RE: The Mathematical Proof Thread
September 24, 2016 at 3:43 am
(This post was last modified: September 24, 2016 at 3:56 am by Kernel Sohcahtoa.)
Introduction
In this post, I’ll be posting the Proofs for the Distributive Laws for sets. My objective is to provide key information and refresher material that can help people understand these proofs and write them if they want to (I will place the proofs in hide tags). In addition, this material contains some of the standard equipment requisite for tackling proofs. Regarding proof techniques, for proof #1, I will be employing the standard technique of showing that if A ⊆ B and B ⊆ A, then A=B. However, this technique is more tedious and less direct than another approach. Hence, for the remaining three proofs, I will use an alternate form of proof, which transforms one side of the equation into the other side via a series of equalities (Hammack, p.138).

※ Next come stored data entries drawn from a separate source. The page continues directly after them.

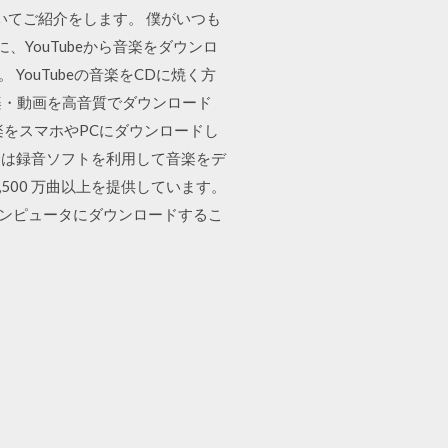
ついてご紹介をします。 僕がいつも
に、YouTubeから音楽をダウンロ
YouTubeの音楽をCDに焼く方
音楽・動画を高音質でダウンロード
ら音楽をスマホやPCにダウンロードし
合は録音ソフトを利用して音楽をデ
、6,500 万曲以上を提供しています。
を使ってコンピュータにダウンロードするこ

For those people who want to work these out, I recommend that you use one Cartesian product proof and one non-Cartesian product proof as instructional examples before trying to tackle a proof head on. Also, formal definitions and a symbol legend will be provided in the Proof section (also, for whatever reason, in my proofs, the union symbols came out small, so I apologize for the inconvenience).
Sets
A set is a collection of elements. For example, the set S={1,2,3} (notice that the elements of set S are in brackets; the brackets denote that the elements are in a set) is a collection of the numbers 1,2,3, which are the elements of this particular set. In other words, 1,2,3 ∈ {1,2,3} or 1,2,3 ∈ S. In addition, since S contains 3 elements, then S has a cardinality of three or |S|=3. *Bars on the outside of sets denote cardinality; whereas, bars that are on the outside of variables denote absolute value.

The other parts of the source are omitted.